Reactivity of a Neutral Yttrium(III) Trimethyl Complex toward Brønsted and Lewis Acids

The present study corroborates that the neutral tridentate N‐ligand 1,4,7‐trimethyl‐triazacyclononane (Me3TACN) qualifies as a versatile platform to study selective ligand exchange with rare‐earth‐metal alkyl complexes, herein [(Me3TACN)YMe3]. Treatment with Brønsted‐acidic bis(dimethylsilyl)amine, HN(SiHMe2)2, gave selectively the mono‐exchanged heteroleptic complex [(Me3TACN)YMe2{N(SiHMe2)2}]. Depending on the molecular ratio employed, the reaction of [(Me3TACN)YMe3] with AlMe3 resulted in the isolation/crystallization of [(Me3TACN)YMe2(AlMe4)] [1 : 1] or ion‐separated [(Me3TACN)YMe(AlMe4)][AlMe4] [1 : 2] and [(Me3TACN)YMe(AlMe4)][Al2Me7] [1 : 3]. Analogous reactions with the heavier group 13 methyls GaMe3 and InMe3 generated mixed methyl/tetramethylgallato complex [(Me3TACN)YMe2(GaMe4)] and ion‐separated [{(Me3TACN)YMe2}2{μ‐Me}][InMe4]. Finally, dimethylalane, HAlMe2, converted [(Me3TACN)YMe3] into heteroaluminate [(Me3TACN)Y(HAlMe3)3], representing an AlMe3‐supported, molecular yttrium trihydride complex.
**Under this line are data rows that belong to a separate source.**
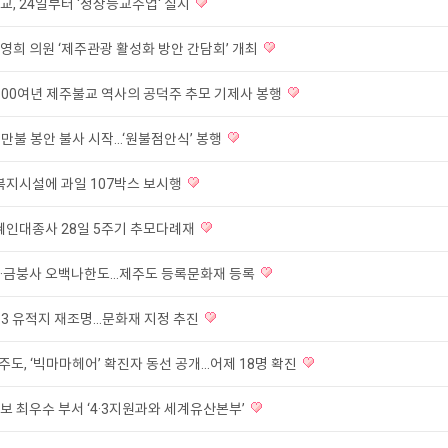
교, 24일부터 '정상등교수업' 실시
영희 의원 ‘제주관광 활성화 방안 간담회’ 개최
 100여년 제주불교 역사의 공덕주 추모 기제사 봉행
1만불 봉안 불사 시작...‘원불점안식’ 봉행
 복지시설에 과일 107박스 보시행
 혜인대종사 28일 5주기 추모다례재
·금붕사 오백나한도...제주도 등록문화재 등록
.3 유적지 재조명...문화재 지정 추진
제주도, ‘빅마마헤어’ 확진자 동선 공개...어제 18명 확진
보 최우수 부서 ‘4·3지원과와 세계유산본부’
All compounds were investigated by single crystal X‐ray diffraction (SC‐XRD), homo‐ and heteronuclear (13C, 27Al, 89Y, 115In) NMR as well as IR spectroscopies and elemental analyses. The 9‐membered azacrown Me3TACN offers a versatile platform for examining multiple Y−Me reactivity/conversion. Neither steric pressure nor nitrophilic substrates favor displacement of Me3TACN, marking its suitability for assessing ligand class‐dependent incremental 89Y NMR chemical shifts.